Sanofi vend son usine d’Amilly : vers une pénurie d’aspirine ?

Le site d’Amilly sera repris par Astrea Pharma, un sous-traitant européen ayant récemment acquis deux autres usines en France.
Le 5 mars 2025, Sanofi a annoncé la mise en vente de son usine d’Amilly, située dans le Loiret. Ce site historique produit plusieurs médicaments phares du groupe, dont l’Aspegic et le Kardegic, utilisés pour leurs effets analgésiques et anticoagulants. Cette décision intervient cinq mois après la cession du Doliprane à un fonds américain et s’inscrit dans une stratégie d’externalisation des médicaments sans ordonnance.
Si Sanofi assure que cette opération n’aura aucun impact sur l’emploi, les syndicats et plusieurs responsables politiques pointent le risque de rupture d’approvisionnement et dénoncent une perte de contrôle sur des traitements essentiels. Faut-il s’inquiéter pour l’avenir de l’industrie pharmaceutique française ?
Sanofi poursuit son désengagement de la production grand public
En octobre 2024, Sanofi cédait 50 % de sa filiale Opella, spécialisée dans les médicaments sans ordonnance, à Clayton, Dubilier & Rice (CD&R), un fonds d’investissement américain. Cette opération concernait notamment le Doliprane, déclenchant une vague de critiques et une enquête parlementaire.
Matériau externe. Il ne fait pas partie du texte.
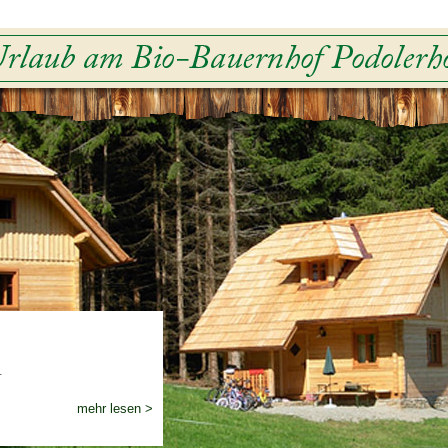
.
mehr lesen >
La vente de l’usine d’Amilly s’inscrit dans cette même logique : Sanofi veut se concentrer sur les médicaments et vaccins innovants, laissant aux sous-traitants la production de traitements plus anciens.
Le site d’Amilly sera repris par Astrea Pharma, un sous-traitant européen ayant récemment acquis deux autres usines en France. Quant aux marques Aspegic, Kardegic et Cardirene, elles seront désormais commercialisées et développées par Substipharm, un laboratoire français.
Pénurie en vue ? Un scénario catastrophe redouté
L’usine d’Amilly a une importance stratégique : c’est le seul site en Europe capable de synthétiser le principe actif du Kardegic, un médicament utilisé par des millions de patients souffrant de maladies cardiovasculaires. Chaque année, 27 millions de boîtes sont vendues en France.
Le risque principal : une rupture d’approvisionnement.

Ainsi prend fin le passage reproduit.